L’ouvrage réalisé à la main, en édition limitée, comprend des textes de l’historienne Anissa Bouayed, la metteur en scène et directrice artistique Guillemette Grobon, l’Autrice Hajar Bali, la psychologue clinicienne et psychanalyste Karima Lazali et professeur de muséologie Bernadette Dufrene-Nadia Saou.
« Je voulais avoir des regards différents sur le projet Oumlil. Comme c’est un travail axé sur une recherche sociale et sociétale, j’ai choisi des personnes dans des domaines précis notamment l’histoire et la psychologie. Je les ai sollicité afin qu’elles fassent une lecture de mon travail par le prisme de ces domaines qu’elles maitrisent. Finalement chacune des autrices a exprimé ce que Oumlil a suscité en elle personnellement, et c’était plus instructif », souligne elle.

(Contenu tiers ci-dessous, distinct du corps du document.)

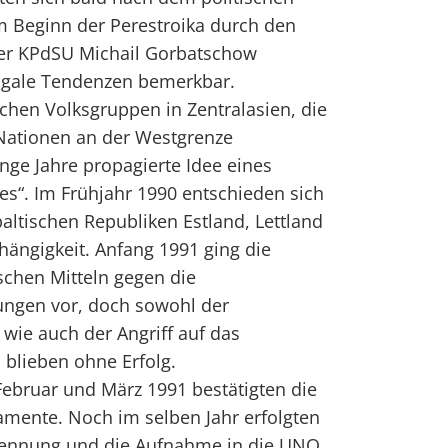
m Beginn der Perestroika durch den
er KPdSU Michail Gorbatschow
fugale Tendenzen bemerkbar.
chen Volksgruppen in Zentralasien, die
Nationen an der Westgrenze
nge Jahre propagierte Idee eines
kes“. Im Frühjahr 1990 entschieden sich
baltischen Republiken Estland, Lettland
hängigkeit. Anfang 1991 ging die
schen Mitteln gegen die
ngen vor, doch sowohl der
 wie auch der Angriff auf das
 blieben ohne Erfolg.
bruar und März 1991 bestätigten die
amente. Noch im selben Jahr erfolgten
rkennung und die Aufnahme in die UNO.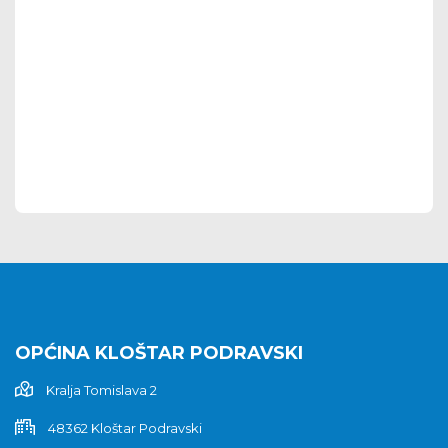
OPĆINA KLOŠTAR PODRAVSKI
Kralja Tomislava 2
48362 Kloštar Podravski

Chacune des autrices a appréhendé le travail de Maya différemment. Elle raconte qu’elle a eu trois entretiens avec Bernadette Dufrene-Nadia Saou. Karima Lazali est allée voire toutes ses oeuvres avant de rédiger le texte. Hajar Bali est une amie de longue date et ça se ressent dans le texte. Guillemette Grobon a fait son texte à partir des images.
« Ce qui était passionnant dans la lecture des textes, et je pense que c’est très gratifiant, est de mettre les mots justes sur ce que l’artiste exprime en peinture. Elles ont tout compris de ma démarche et il y a des choses que je ne sais pas exprimer en mots. Elles m’ont accordé ce privilège », souligne elle.
Pour Maya Benchikh El-Fegoun, chaque travail artistique doit être accompagné d’un ouvrage. C’est le meilleur moyen d’inscrire le travail dans un projet de mémoire et d’archives, estime-t-elle.